[Stored data]
***

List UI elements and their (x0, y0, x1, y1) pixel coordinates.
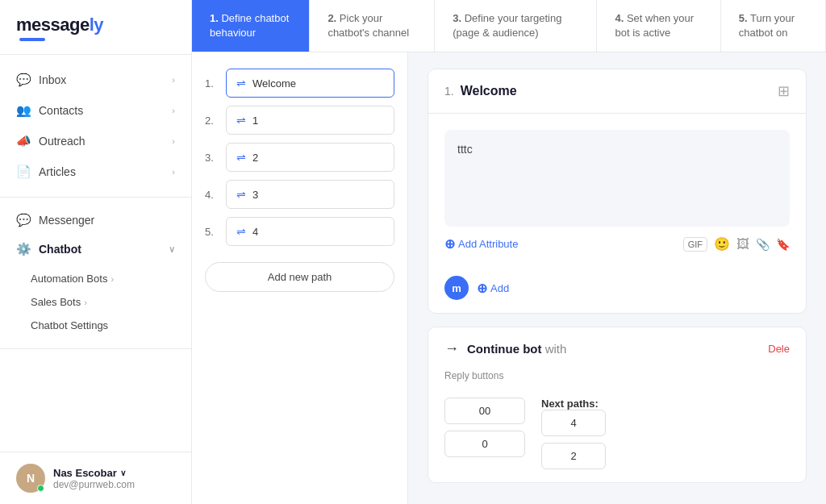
path-input-00[interactable] (444, 398, 525, 424)
next-path-val-2: 2 (541, 443, 606, 469)
delete-button[interactable]: Dele (768, 343, 790, 355)
path-item-2: 2. ⇌ 1 (205, 106, 394, 135)
step-3[interactable]: 3. Define your targeting (page & audienc… (435, 0, 597, 52)
arrow-right-icon: → (444, 340, 459, 357)
user-input-area: m ⊕ Add (428, 268, 806, 313)
user-email: dev@purrweb.com (53, 479, 175, 490)
path-item-3: 3. ⇌ 2 (205, 143, 394, 172)
sidebar-item-chatbot-settings[interactable]: Chatbot Settings (0, 314, 191, 337)
next-paths-label: Next paths: (541, 398, 606, 410)
continue-bot-card: → Continue bot with Dele Reply buttons (428, 327, 807, 483)
chevron-right-icon: › (84, 298, 87, 307)
welcome-header: 1. Welcome ⊞ (428, 69, 806, 114)
path-icon: ⇌ (236, 77, 246, 90)
step-5[interactable]: 5. Turn your chatbot on (721, 0, 826, 52)
add-path-button[interactable]: Add new path (205, 262, 394, 292)
section-step-num: 1. (444, 85, 454, 98)
continue-header: → Continue bot with Dele (428, 327, 806, 370)
bottom-nav: 💬 Messenger ⚙️ Chatbot ∨ Automation Bots… (0, 198, 191, 349)
articles-icon: 📄 (16, 165, 31, 179)
message-tools: ⊕ Add Attribute GIF 🙂 🖼 📎 🔖 (444, 236, 790, 252)
image-button[interactable]: 🖼 (736, 237, 749, 252)
sidebar-item-label: Contacts (39, 104, 83, 117)
chevron-down-icon: ∨ (169, 244, 175, 255)
user-avatar-small: m (444, 276, 469, 300)
sales-bots-label: Sales Bots (31, 296, 81, 308)
path-num: 1. (205, 77, 219, 90)
sidebar-item-inbox[interactable]: 💬 Inbox › (0, 65, 191, 95)
path-label: 3 (252, 189, 258, 201)
path-box-welcome[interactable]: ⇌ Welcome (226, 69, 394, 98)
path-num: 4. (205, 189, 219, 201)
path-icon: ⇌ (236, 225, 246, 238)
chevron-right-icon: › (172, 136, 175, 146)
emoji-button[interactable]: 🙂 (714, 236, 730, 252)
chatbot-settings-label: Chatbot Settings (31, 319, 108, 331)
path-box-4[interactable]: ⇌ 4 (226, 217, 394, 246)
step-1[interactable]: 1. Define chatbot behaviour (192, 0, 310, 52)
section-options-icon[interactable]: ⊞ (778, 82, 790, 100)
paths-panel: 1. ⇌ Welcome 2. ⇌ 1 3. ⇌ 2 (192, 52, 408, 504)
path-item-5: 5. ⇌ 4 (205, 217, 394, 246)
plus-icon: ⊕ (477, 281, 487, 296)
sidebar-item-label: Chatbot (39, 243, 81, 256)
chatbot-submenu: Automation Bots › Sales Bots › Chatbot S… (0, 264, 191, 340)
sidebar-item-sales-bots[interactable]: Sales Bots › (0, 290, 191, 314)
sidebar-item-label: Articles (39, 165, 76, 178)
content-area: 1. ⇌ Welcome 2. ⇌ 1 3. ⇌ 2 (192, 52, 826, 504)
path-icon: ⇌ (236, 188, 246, 201)
attachment-button[interactable]: 📎 (756, 238, 770, 251)
path-item-4: 4. ⇌ 3 (205, 180, 394, 209)
continue-title: Continue bot with (467, 342, 566, 356)
sidebar-item-chatbot[interactable]: ⚙️ Chatbot ∨ (0, 235, 191, 264)
outreach-icon: 📣 (16, 134, 31, 148)
path-input-0[interactable] (444, 431, 525, 457)
online-indicator (37, 485, 44, 492)
user-name: Nas Escobar ∨ (53, 467, 175, 479)
sidebar-item-contacts[interactable]: 👥 Contacts › (0, 95, 191, 126)
next-paths-area: Next paths: 4 2 (428, 389, 806, 482)
path-box-1[interactable]: ⇌ 1 (226, 106, 394, 135)
path-label: 4 (252, 226, 258, 238)
chevron-right-icon: › (172, 167, 175, 177)
sidebar-item-messenger[interactable]: 💬 Messenger (0, 206, 191, 235)
inbox-icon: 💬 (16, 73, 31, 87)
path-label: Welcome (252, 77, 296, 90)
main-nav: 💬 Inbox › 👥 Contacts › 📣 Outreach › 📄 Ar… (0, 55, 191, 198)
sidebar-item-articles[interactable]: 📄 Articles › (0, 156, 191, 187)
plus-icon: ⊕ (444, 236, 455, 252)
sidebar-item-label: Messenger (39, 214, 94, 227)
avatar-wrap: N (16, 464, 45, 493)
automation-bots-label: Automation Bots (31, 273, 107, 285)
path-item-1: 1. ⇌ Welcome (205, 69, 394, 98)
path-label: 1 (252, 115, 258, 127)
sidebar-item-label: Inbox (39, 73, 66, 86)
gif-button[interactable]: GIF (683, 237, 707, 252)
sidebar-item-outreach[interactable]: 📣 Outreach › (0, 126, 191, 156)
message-area: tttc ⊕ Add Attribute GIF 🙂 🖼 📎 🔖 (428, 114, 806, 268)
user-profile[interactable]: N Nas Escobar ∨ dev@purrweb.com (0, 452, 191, 504)
continue-left: → Continue bot with (444, 340, 566, 357)
chatbot-icon: ⚙️ (16, 242, 31, 256)
path-num: 3. (205, 152, 219, 164)
next-path-values: 4 2 (541, 410, 606, 469)
chevron-down-icon: ∨ (120, 469, 126, 477)
contacts-icon: 👥 (16, 103, 31, 118)
step-2[interactable]: 2. Pick your chatbot's channel (310, 0, 435, 52)
path-num: 2. (205, 115, 219, 127)
bookmark-button[interactable]: 🔖 (776, 238, 790, 251)
add-input-button[interactable]: ⊕ Add (477, 281, 509, 296)
message-text: tttc (457, 143, 777, 156)
add-attribute-button[interactable]: ⊕ Add Attribute (444, 236, 518, 252)
path-box-2[interactable]: ⇌ 2 (226, 143, 394, 172)
section-title: Welcome (461, 84, 517, 98)
chevron-right-icon: › (172, 106, 175, 115)
next-path-val-4: 4 (541, 410, 606, 436)
sidebar-item-automation-bots[interactable]: Automation Bots › (0, 267, 191, 290)
next-paths-group: Next paths: 4 2 (541, 398, 606, 469)
logo-area: messagely (0, 0, 191, 55)
steps-bar: 1. Define chatbot behaviour 2. Pick your… (192, 0, 826, 52)
path-box-3[interactable]: ⇌ 3 (226, 180, 394, 209)
step-4[interactable]: 4. Set when your bot is active (597, 0, 720, 52)
welcome-card: 1. Welcome ⊞ tttc ⊕ Add Attribute (428, 69, 807, 314)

***

DESCRIPTION OF THE TASK: For the records above, give every line again exactly and skip the pictures.

SOLUTION TO THIS TASK:
List UI elements and their (x0, y0, x1, y1) pixel coordinates.
path-input-00[interactable] (444, 398, 525, 424)
next-path-val-2: 2 (541, 443, 606, 469)
delete-button[interactable]: Dele (768, 343, 790, 355)
path-item-2: 2. ⇌ 1 (205, 106, 394, 135)
step-3[interactable]: 3. Define your targeting (page & audienc… (435, 0, 597, 52)
arrow-right-icon: → (444, 340, 459, 357)
user-input-area: m ⊕ Add (428, 268, 806, 313)
user-email: dev@purrweb.com (53, 479, 175, 490)
path-item-3: 3. ⇌ 2 (205, 143, 394, 172)
sidebar-item-chatbot-settings[interactable]: Chatbot Settings (0, 314, 191, 337)
next-paths-label: Next paths: (541, 398, 606, 410)
continue-bot-card: → Continue bot with Dele Reply buttons (428, 327, 807, 483)
chevron-right-icon: › (84, 298, 87, 307)
welcome-header: 1. Welcome ⊞ (428, 69, 806, 114)
path-icon: ⇌ (236, 77, 246, 90)
step-5[interactable]: 5. Turn your chatbot on (721, 0, 826, 52)
add-path-button[interactable]: Add new path (205, 262, 394, 292)
section-step-num: 1. (444, 85, 454, 98)
continue-header: → Continue bot with Dele (428, 327, 806, 370)
bottom-nav: 💬 Messenger ⚙️ Chatbot ∨ Automation Bots… (0, 198, 191, 349)
articles-icon: 📄 (16, 165, 31, 179)
message-tools: ⊕ Add Attribute GIF 🙂 🖼 📎 🔖 (444, 236, 790, 252)
image-button[interactable]: 🖼 (736, 237, 749, 252)
sidebar-item-label: Contacts (39, 104, 83, 117)
chevron-down-icon: ∨ (169, 244, 175, 255)
user-avatar-small: m (444, 276, 469, 300)
sales-bots-label: Sales Bots (31, 296, 81, 308)
path-num: 1. (205, 77, 219, 90)
sidebar-item-inbox[interactable]: 💬 Inbox › (0, 65, 191, 95)
path-label: 3 (252, 189, 258, 201)
path-box-welcome[interactable]: ⇌ Welcome (226, 69, 394, 98)
path-num: 4. (205, 189, 219, 201)
path-icon: ⇌ (236, 225, 246, 238)
chevron-right-icon: › (172, 136, 175, 146)
emoji-button[interactable]: 🙂 (714, 236, 730, 252)
chatbot-settings-label: Chatbot Settings (31, 319, 108, 331)
path-box-4[interactable]: ⇌ 4 (226, 217, 394, 246)
step-1[interactable]: 1. Define chatbot behaviour (192, 0, 310, 52)
section-options-icon[interactable]: ⊞ (778, 82, 790, 100)
paths-panel: 1. ⇌ Welcome 2. ⇌ 1 3. ⇌ 2 (192, 52, 408, 504)
path-item-5: 5. ⇌ 4 (205, 217, 394, 246)
plus-icon: ⊕ (477, 281, 487, 296)
sidebar-item-label: Chatbot (39, 243, 81, 256)
chatbot-submenu: Automation Bots › Sales Bots › Chatbot S… (0, 264, 191, 340)
sidebar-item-sales-bots[interactable]: Sales Bots › (0, 290, 191, 314)
sidebar-item-label: Articles (39, 165, 76, 178)
content-area: 1. ⇌ Welcome 2. ⇌ 1 3. ⇌ 2 (192, 52, 826, 504)
path-icon: ⇌ (236, 188, 246, 201)
attachment-button[interactable]: 📎 (756, 238, 770, 251)
path-item-4: 4. ⇌ 3 (205, 180, 394, 209)
continue-title: Continue bot with (467, 342, 566, 356)
sidebar-item-chatbot[interactable]: ⚙️ Chatbot ∨ (0, 235, 191, 264)
outreach-icon: 📣 (16, 134, 31, 148)
path-input-0[interactable] (444, 431, 525, 457)
online-indicator (37, 485, 44, 492)
user-name: Nas Escobar ∨ (53, 467, 175, 479)
sidebar-item-contacts[interactable]: 👥 Contacts › (0, 95, 191, 126)
next-paths-area: Next paths: 4 2 (428, 389, 806, 482)
path-box-1[interactable]: ⇌ 1 (226, 106, 394, 135)
path-label: 4 (252, 226, 258, 238)
chevron-right-icon: › (172, 167, 175, 177)
sidebar-item-messenger[interactable]: 💬 Messenger (0, 206, 191, 235)
inbox-icon: 💬 (16, 73, 31, 87)
path-label: Welcome (252, 77, 296, 90)
main-nav: 💬 Inbox › 👥 Contacts › 📣 Outreach › 📄 Ar… (0, 55, 191, 198)
sidebar-item-articles[interactable]: 📄 Articles › (0, 156, 191, 187)
plus-icon: ⊕ (444, 236, 455, 252)
sidebar-item-label: Messenger (39, 214, 94, 227)
avatar-wrap: N (16, 464, 45, 493)
automation-bots-label: Automation Bots (31, 273, 107, 285)
path-item-1: 1. ⇌ Welcome (205, 69, 394, 98)
path-label: 1 (252, 115, 258, 127)
sidebar-item-label: Inbox (39, 73, 66, 86)
gif-button[interactable]: GIF (683, 237, 707, 252)
sidebar-item-outreach[interactable]: 📣 Outreach › (0, 126, 191, 156)
message-area: tttc ⊕ Add Attribute GIF 🙂 🖼 📎 🔖 (428, 114, 806, 268)
user-profile[interactable]: N Nas Escobar ∨ dev@purrweb.com (0, 452, 191, 504)
continue-left: → Continue bot with (444, 340, 566, 357)
chatbot-icon: ⚙️ (16, 242, 31, 256)
path-num: 3. (205, 152, 219, 164)
next-path-values: 4 2 (541, 410, 606, 469)
chevron-down-icon: ∨ (120, 469, 126, 477)
contacts-icon: 👥 (16, 103, 31, 118)
step-2[interactable]: 2. Pick your chatbot's channel (310, 0, 435, 52)
path-num: 2. (205, 115, 219, 127)
bookmark-button[interactable]: 🔖 (776, 238, 790, 251)
add-input-button[interactable]: ⊕ Add (477, 281, 509, 296)
message-text: tttc (457, 143, 777, 156)
add-attribute-button[interactable]: ⊕ Add Attribute (444, 236, 518, 252)
path-box-2[interactable]: ⇌ 2 (226, 143, 394, 172)
section-title: Welcome (461, 84, 517, 98)
chevron-right-icon: › (172, 106, 175, 115)
next-path-val-4: 4 (541, 410, 606, 436)
sidebar-item-automation-bots[interactable]: Automation Bots › (0, 267, 191, 290)
next-paths-group: Next paths: 4 2 (541, 398, 606, 469)
logo-area: messagely (0, 0, 191, 55)
steps-bar: 1. Define chatbot behaviour 2. Pick your… (192, 0, 826, 52)
path-box-3[interactable]: ⇌ 3 (226, 180, 394, 209)
step-4[interactable]: 4. Set when your bot is active (597, 0, 720, 52)
welcome-card: 1. Welcome ⊞ tttc ⊕ Add Attribute (428, 69, 807, 314)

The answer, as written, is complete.